Directions for this task: Starting at the line that contains "Find all instances", return every line through the end of the data exactly, without pictures.

Supplied records:

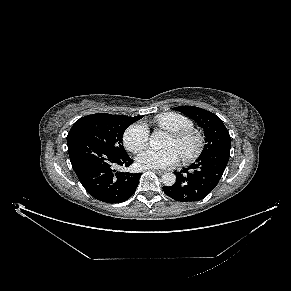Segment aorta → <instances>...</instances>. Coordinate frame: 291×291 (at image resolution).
Returning a JSON list of instances; mask_svg holds the SVG:
<instances>
[{"label":"aorta","mask_w":291,"mask_h":291,"mask_svg":"<svg viewBox=\"0 0 291 291\" xmlns=\"http://www.w3.org/2000/svg\"><path fill=\"white\" fill-rule=\"evenodd\" d=\"M167 137L164 132H158L151 135L150 146L153 149H159L163 146V140ZM162 182L165 186H172L176 182V176L172 172H166L162 175Z\"/></svg>","instance_id":"762f6f07"}]
</instances>
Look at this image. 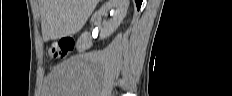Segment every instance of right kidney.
Returning a JSON list of instances; mask_svg holds the SVG:
<instances>
[{
    "label": "right kidney",
    "mask_w": 232,
    "mask_h": 96,
    "mask_svg": "<svg viewBox=\"0 0 232 96\" xmlns=\"http://www.w3.org/2000/svg\"><path fill=\"white\" fill-rule=\"evenodd\" d=\"M129 6L128 0H108L92 17L91 22L96 18L107 15L110 11L112 18L109 21L103 22V29L100 33V39L109 37L121 24L123 18L127 13ZM92 46L89 33H83L77 41V49L83 52Z\"/></svg>",
    "instance_id": "1"
}]
</instances>
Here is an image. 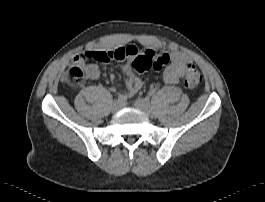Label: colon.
<instances>
[{
    "mask_svg": "<svg viewBox=\"0 0 265 202\" xmlns=\"http://www.w3.org/2000/svg\"><path fill=\"white\" fill-rule=\"evenodd\" d=\"M127 53L122 49L106 51L105 53H95L86 51L83 55L85 60H96L99 62L120 61L125 59ZM169 62V55L165 52L148 51L144 55L134 58L131 68L133 73L142 74L150 69H162ZM85 72L81 64L69 66L62 78V81L70 86H81L85 81ZM201 72L194 64H188L183 82L186 88L194 89L202 83Z\"/></svg>",
    "mask_w": 265,
    "mask_h": 202,
    "instance_id": "obj_1",
    "label": "colon"
}]
</instances>
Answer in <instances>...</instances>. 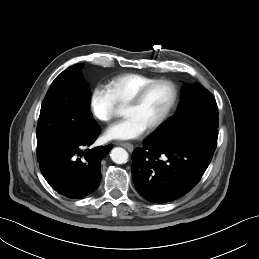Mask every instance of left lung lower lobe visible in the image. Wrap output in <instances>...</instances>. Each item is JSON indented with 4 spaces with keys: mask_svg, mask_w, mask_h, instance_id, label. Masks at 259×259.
I'll return each instance as SVG.
<instances>
[{
    "mask_svg": "<svg viewBox=\"0 0 259 259\" xmlns=\"http://www.w3.org/2000/svg\"><path fill=\"white\" fill-rule=\"evenodd\" d=\"M218 131L190 130L170 142L150 137L132 154V176L146 200L166 203L188 193L201 179L217 146Z\"/></svg>",
    "mask_w": 259,
    "mask_h": 259,
    "instance_id": "0a47b994",
    "label": "left lung lower lobe"
}]
</instances>
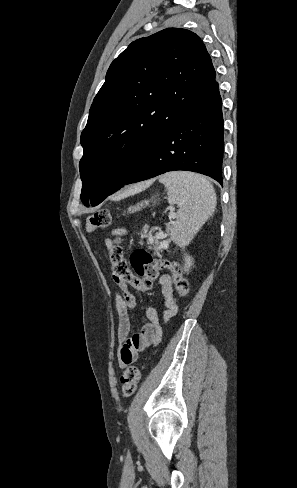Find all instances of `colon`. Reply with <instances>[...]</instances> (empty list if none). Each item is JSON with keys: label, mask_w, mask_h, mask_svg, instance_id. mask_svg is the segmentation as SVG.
<instances>
[{"label": "colon", "mask_w": 297, "mask_h": 488, "mask_svg": "<svg viewBox=\"0 0 297 488\" xmlns=\"http://www.w3.org/2000/svg\"><path fill=\"white\" fill-rule=\"evenodd\" d=\"M112 223L109 210L101 209L88 219L90 230L108 227ZM112 265V275L127 283H134L149 289L160 273L167 270L174 279L175 289L179 296H185L189 291V283L182 273L181 266L170 259L155 257L144 249H136L127 259L118 241H115L109 253ZM131 267V269H130ZM143 365H130L120 377L121 393L124 397H130L136 391Z\"/></svg>", "instance_id": "colon-1"}]
</instances>
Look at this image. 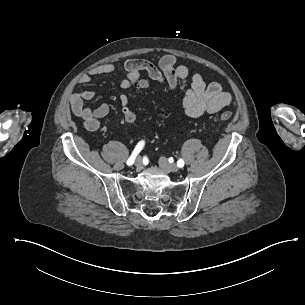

Response to this task:
Find all instances of `colon`. Reply with <instances>[...]</instances> (empty list if none). Each item is JSON with keys: label, mask_w, mask_h, mask_svg, instance_id. mask_svg is the segmentation as SVG.
<instances>
[{"label": "colon", "mask_w": 297, "mask_h": 488, "mask_svg": "<svg viewBox=\"0 0 297 488\" xmlns=\"http://www.w3.org/2000/svg\"><path fill=\"white\" fill-rule=\"evenodd\" d=\"M112 223L109 210L101 209L88 219L90 230L108 227ZM112 265V275L127 283H134L149 289L160 273L167 270L174 279L175 289L179 296H185L189 291V283L182 273L181 266L170 259L155 257L144 249H136L127 259L118 241H115L109 253ZM131 267V269H130ZM143 365H130L120 377L121 393L124 397H130L136 391Z\"/></svg>", "instance_id": "colon-1"}]
</instances>
Look at this image. 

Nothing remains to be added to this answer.